“We are completely out of pasta, tomato sauce/products and juice.”
Doesn’t stuff like that just irritate you? They aren’t asking for the world here. The food pantry needed pasta, tomato sauce, and juice. They needed it so badly they sent out a plea on Facebook and it was forwarded here, there, everywhere.
It’s not a particularly exciting or creative plea, but I think that’s what was so appealing about it. For months now I’d been trying to think of a way to explain charity to Annabel. It’s hard to think of a way to introduce the reality of the world to a preschooler, at least in a way that doesn’t break their heart. Or yours. Annabel is a particularly concrete thinker, too. If she can’t see it, she doesn’t get it. Which brings me back to pasta and juice.

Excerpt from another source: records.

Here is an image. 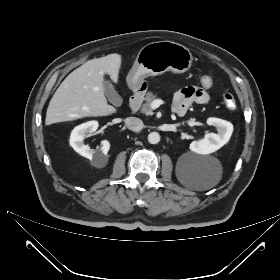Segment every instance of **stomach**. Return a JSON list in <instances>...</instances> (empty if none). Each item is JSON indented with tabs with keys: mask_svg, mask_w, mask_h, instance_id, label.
Wrapping results in <instances>:
<instances>
[{
	"mask_svg": "<svg viewBox=\"0 0 280 280\" xmlns=\"http://www.w3.org/2000/svg\"><path fill=\"white\" fill-rule=\"evenodd\" d=\"M188 48L172 41L152 42L138 52L128 76L127 84L133 91L145 89V78L172 71L184 73L192 65Z\"/></svg>",
	"mask_w": 280,
	"mask_h": 280,
	"instance_id": "0dacf381",
	"label": "stomach"
}]
</instances>
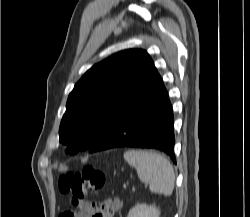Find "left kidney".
<instances>
[{
  "label": "left kidney",
  "mask_w": 250,
  "mask_h": 217,
  "mask_svg": "<svg viewBox=\"0 0 250 217\" xmlns=\"http://www.w3.org/2000/svg\"><path fill=\"white\" fill-rule=\"evenodd\" d=\"M160 211L155 206L146 204L135 205L128 213L127 217H159Z\"/></svg>",
  "instance_id": "1"
}]
</instances>
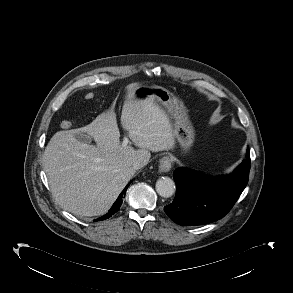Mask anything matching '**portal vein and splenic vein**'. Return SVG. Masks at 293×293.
Masks as SVG:
<instances>
[{
  "instance_id": "1",
  "label": "portal vein and splenic vein",
  "mask_w": 293,
  "mask_h": 293,
  "mask_svg": "<svg viewBox=\"0 0 293 293\" xmlns=\"http://www.w3.org/2000/svg\"><path fill=\"white\" fill-rule=\"evenodd\" d=\"M129 144V139L127 137H124V140H123V143H122V146H127Z\"/></svg>"
}]
</instances>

Annabel is four. She gets pasta and juice.
Unfortunately, Annabel is four. Which means she also gets privileges removed for poor behavior, which is why we didn’t get to take our trip to the grocery store in February as planned. And by the time the next weekend rolled around the food pantry’s status read, “Thanks for all the pasta and juice!”

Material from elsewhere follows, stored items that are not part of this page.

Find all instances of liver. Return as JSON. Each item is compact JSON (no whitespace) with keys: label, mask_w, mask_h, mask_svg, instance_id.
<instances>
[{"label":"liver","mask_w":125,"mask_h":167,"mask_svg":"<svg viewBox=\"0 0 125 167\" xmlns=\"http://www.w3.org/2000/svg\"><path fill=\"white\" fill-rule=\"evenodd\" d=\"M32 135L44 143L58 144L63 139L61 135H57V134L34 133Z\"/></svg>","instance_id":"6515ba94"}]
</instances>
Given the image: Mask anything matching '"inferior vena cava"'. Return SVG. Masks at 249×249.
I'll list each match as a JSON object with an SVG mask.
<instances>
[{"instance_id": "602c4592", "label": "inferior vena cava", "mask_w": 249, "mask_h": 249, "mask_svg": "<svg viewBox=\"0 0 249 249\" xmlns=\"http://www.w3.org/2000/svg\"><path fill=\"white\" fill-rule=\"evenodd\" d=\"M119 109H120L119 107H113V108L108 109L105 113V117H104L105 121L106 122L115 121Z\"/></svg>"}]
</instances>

Well, they always need food, right? So the next weekend we headed off. Instead of just doing pasta and juice, we consulted the list of needed food pantry items that the store keeps handy and instead we bought pasta, tomato sauce, tuna, soup, canned vegetables, raisins, and rice. Fifty bucks worth. We dropped it off in the donation bin and had a talk about how sometimes people need a hand.
Did she get it? Hard to say. She liked picking out her favorite pasta shapes and soup flavors to give away. She liked looking in the bin at all the other donations. She liked taking a special trip to the store, even if it was a week late.
We’ll do it again. After all, everyone needs pasta and juice.